* **Dataset entries**

Segment Open

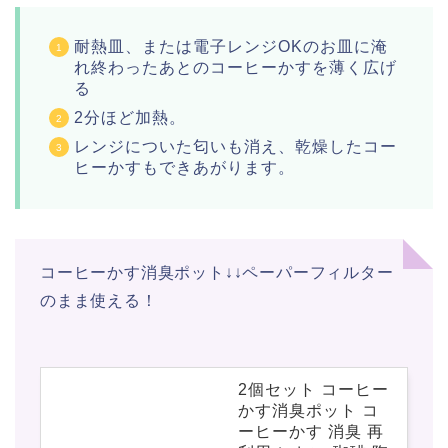
耐熱皿、または電子レンジOKのお皿に淹
れ終わったあとのコーヒーかすを薄く広げ
る
2分ほど加熱。
レンジについた匂いも消え、乾燥したコー
ヒーかすもできあがります。
コーヒーかす消臭ポット↓↓ペーパーフィルター
のまま使える！
2個セット コーヒー
かす消臭ポット コ
ーヒーかす 消臭 再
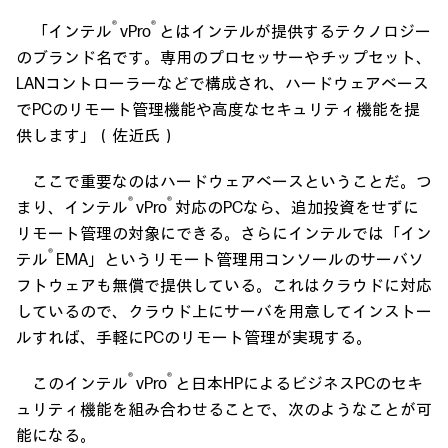
®
®
「インテル
vPro
とはインテルが提供するテクノロジー
のブランド名です。専用のプロセッサーやチップセット、
LANコントローラーなどで構成され、ハードウェアベース
でPCのリモート管理機能や高度なセキュリティ機能を提
供します」（佐近氏）
ここで重要なのはハードウェアベースということだ。つ
®
®
まり、インテル
vPro
対応のPCなら、追加投資をせずに
リモート管理の対象にできる。さらにインテルでは「イン
®
テル
EMA」というリモート管理用コンソールのサーバソ
フトウェアも無償で提供している。これはクラウドに対応
しているので、クラウド上にサーバを用意してインストー
ルすれば、手軽にPCのリモート管理が実現する。
®
®
このインテル
vPro
と日本HPによるビジネスPCのセキ
ュリティ機能を組み合わせることで、次のようなことが可
能になる。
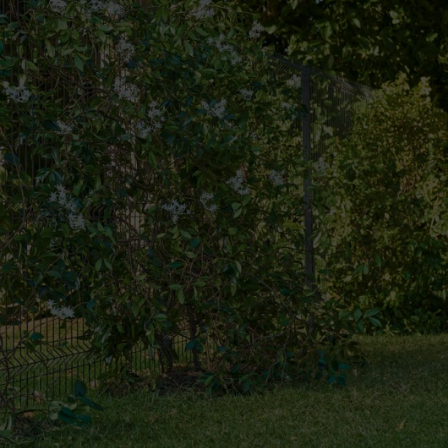
attstielranker, Selbstklimmer, Spreizklimmer und Schlinger.
Pflanzen berücksichtigen
dem Sichtschutzzaun pflanzen
 Faktoren wie der Standort, Zaunart und Zaunstabilität eine Rolle. 
lstabmattenzaun
passt gut für stärkere Kletterpflanzen wie Kletterro
 von blühenden Pflanzen, wie Prunkwinde, Kapuzinerkresse oder Duftw
nd zu trocknen. An einem
Zaun aus Kunststoff
empfiehlt sich die Nut
ie können nach Wunsch gestaltet werden: Farblich abgestimmte blühend
engras.
er Atrovirens und Weißer Hartriegel lassen sich gut an einem Sichts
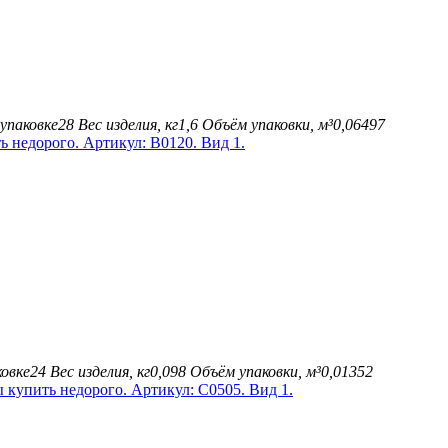
упаковке
28
Вес изделия, кг
1,6
Объём упаковки, м³
0,06497
овке
24
Вес изделия, кг
0,098
Объём упаковки, м³
0,01352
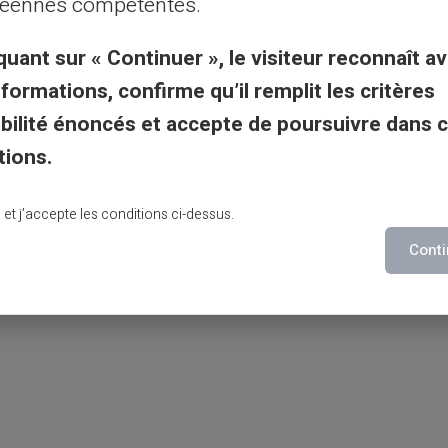
éennes compétentes.
quant sur « Continuer », le visiteur reconnaît av
tés, les cartes prépayées telles que la
nformations, confirme qu’il remplit les critères
la
gestion des finances
d'une famille. Elles
gibilité énoncés et accepte de poursuivre dans 
ct sur les
dépenses,
tout en offrant une
tions.
quer et impliquer chaque membre de la
ial.
lu et j’accepte les conditions ci-dessus.
Conti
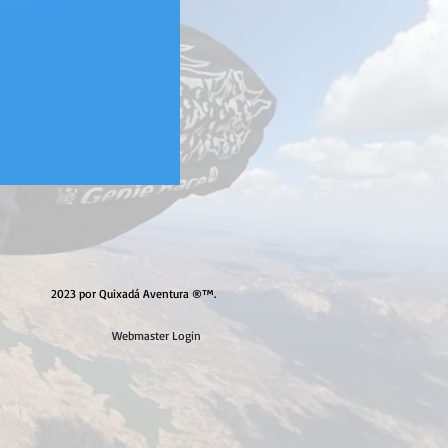
2023 por Quixadá Aventura ®™.
Webmaster Login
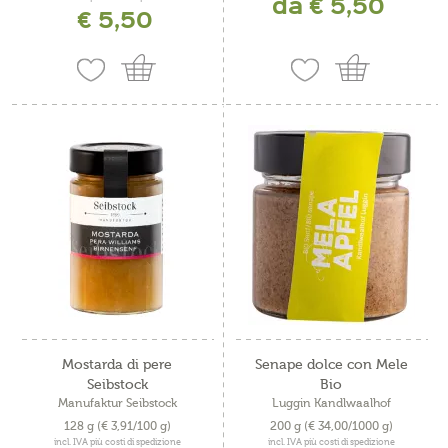
da € 5,50
€ 5,50
Mostarda di pere
Senape dolce con Mele
Seibstock
Bio
Manufaktur Seibstock
Luggin Kandlwaalhof
128 g
(€ 3,91/100 g)
200 g
(€ 34,00/1000 g)
incl. IVA più costi di spedizione
incl. IVA più costi di spedizione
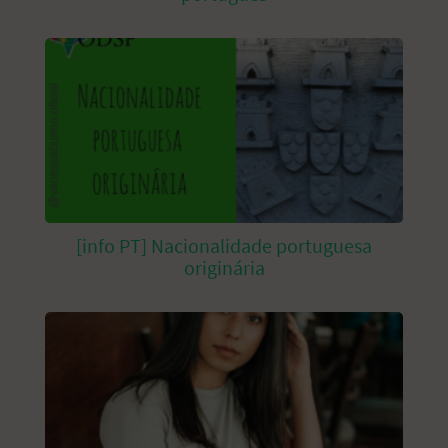
[info PT] Nacionalidade portuguesa
originária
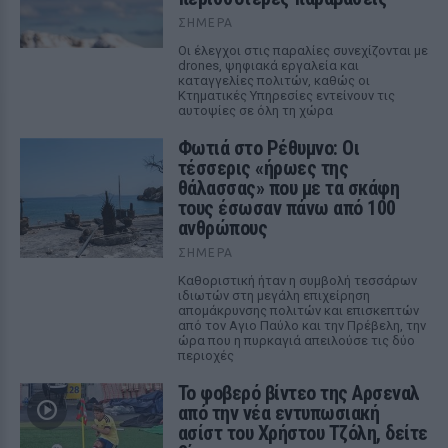
ΣΉΜΕΡΑ
Οι έλεγχοι στις παραλίες συνεχίζονται με
drones, ψηφιακά εργαλεία και
καταγγελίες πολιτών, καθώς οι
Κτηματικές Υπηρεσίες εντείνουν τις
αυτοψίες σε όλη τη χώρα
Φωτιά στο Ρέθυμνο: Οι
τέσσερις «ήρωες της
θάλασσας» που με τα σκάφη
τους έσωσαν πάνω από 100
ανθρώπους
ΣΉΜΕΡΑ
Καθοριστική ήταν η συμβολή τεσσάρων
ιδιωτών στη μεγάλη επιχείρηση
απομάκρυνσης πολιτών και επισκεπτών
από τον Αγιο Παύλο και την Πρέβελη, την
ώρα που η πυρκαγιά απειλούσε τις δύο
περιοχές
Το φοβερό βίντεο της Αρσεναλ
από την νέα εντυπωσιακή
ασίστ του Χρήστου Τζόλη, δείτε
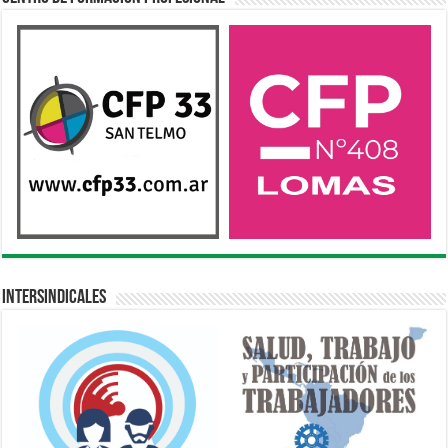
Intersindicales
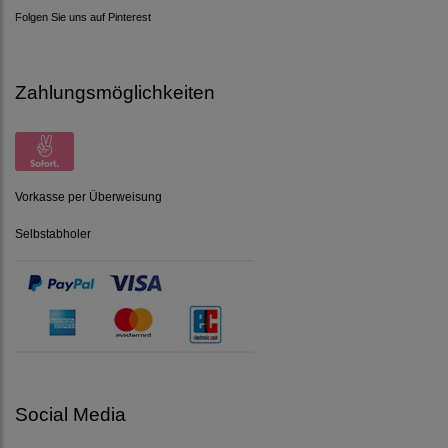
Folgen Sie uns auf Pinterest
Zahlungsmöglichkeiten
Vorkasse per Überweisung
Selbstabholer
Social Media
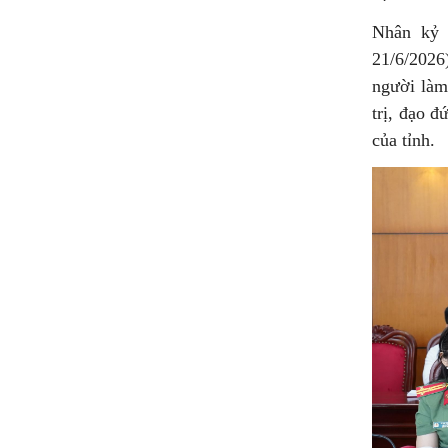
Nhân kỷ 
21/6/2026
người làm
trị, đạo đ
của tỉnh.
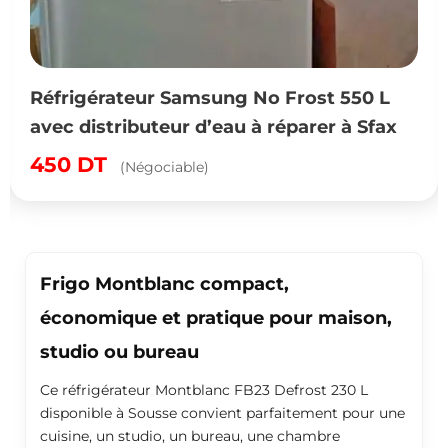
Réfrigérateur Samsung No Frost 550 L
avec distributeur d’eau à réparer à Sfax
450
DT
(Négociable)
Frigo Montblanc compact,
économique et pratique pour maison,
studio ou bureau
Ce réfrigérateur Montblanc FB23 Defrost 230 L
disponible à Sousse convient parfaitement pour une
cuisine, un studio, un bureau, une chambre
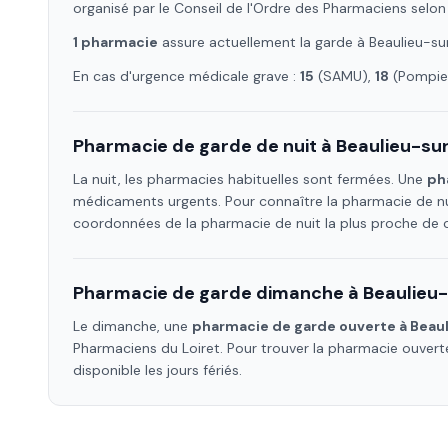
organisé par le Conseil de l'Ordre des Pharmaciens selon
1
pharmacie
assure
actuellement la garde à
Beaulieu-su
En cas d'urgence médicale grave :
15
(SAMU),
18
(Pompier
Pharmacie de garde de nuit à
Beaulieu-sur
La nuit, les pharmacies habituelles sont fermées. Une
ph
médicaments urgents. Pour connaître la pharmacie de nu
coordonnées de la pharmacie de nuit la plus proche de
Pharmacie de garde dimanche à
Beaulieu-
Le dimanche, une
pharmacie de garde ouverte à
Beaul
Pharmaciens
du Loiret
. Pour trouver la pharmacie ouver
disponible les jours fériés.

Segment Closed

Search the data for the string "disponible" and copy each line where it appears.

* **OUTPUT OF THE EXERCISE**
disponible à Sousse convient parfaitement pour une
disponible les jours fériés.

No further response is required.